There's something sublime about seeing a race car on the street.

It's like catching a glimpse of a coyote in downtown Los Angeles or an XR400 in a lecture hall. There's something perfectly insubordinate about it.

You may know the Porsche 911 GT1 as the the car that Porsche raced at Le Mans in the 1990s. Rightly so. The 592-horsepower 3.2-liter twin-turbocharged flat-6 hellion was the stuff of legend, dueling with other wonders like the McLaren F1 GTR and the Mercedes-Benz CLK GTR. And, like those bruisers, Porsche had to build a road-going version in order to adhere to class rules. The homologation special is known as the "Straßenversion" 911 GT1.

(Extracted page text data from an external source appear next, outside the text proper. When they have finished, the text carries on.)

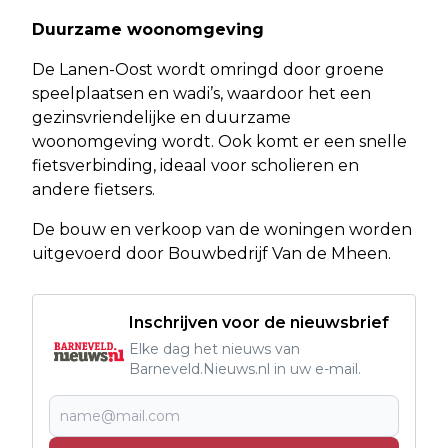
Duurzame woonomgeving
De Lanen-Oost wordt omringd door groene
speelplaatsen en wadi’s, waardoor het een
gezinsvriendelijke en duurzame
woonomgeving wordt. Ook komt er een snelle
fietsverbinding, ideaal voor scholieren en
andere fietsers.
De bouw en verkoop van de woningen worden
uitgevoerd door Bouwbedrijf Van de Mheen.
Inschrijven voor de nieuwsbrief
Elke dag het nieuws van
Barneveld.Nieuws.nl in uw e-mail.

The car in this video isn't one of those.

This particular 911 GT1 made its way to the 75th Goodwood Member's Meeting earlier this year, and Henry Hope-Frost managed to grab a ride. We're talking about the same 911 GT1 that graced the podium at the 1998 24 Hours of Daytona. As our host finds out, it doesn't take much to turn the car from track menace to road legal. Namely, swap the springs and dampers for taller, softer versions, replace the slicks with DOT legal rubber, and change out the fuel filler to accept a regular service station pump. That's all it takes.

If seeing the car on public roads is a treat, hearing the flat-6 wail at the surrounding countryside is a bonus. The owner says there are a total of three boost settings, and said owner keeps it on the softest available for road duty.

The 911 GT1 was a stout departure from 911s of old. For starters, it was technically mid-engined, which explains the long, low shape. While the racer's front end was largely derived from the 996-generation 911, the rear-half of the car, including much of the engine architecture, borrowed extensively from Porsche's legendary 962 race cars.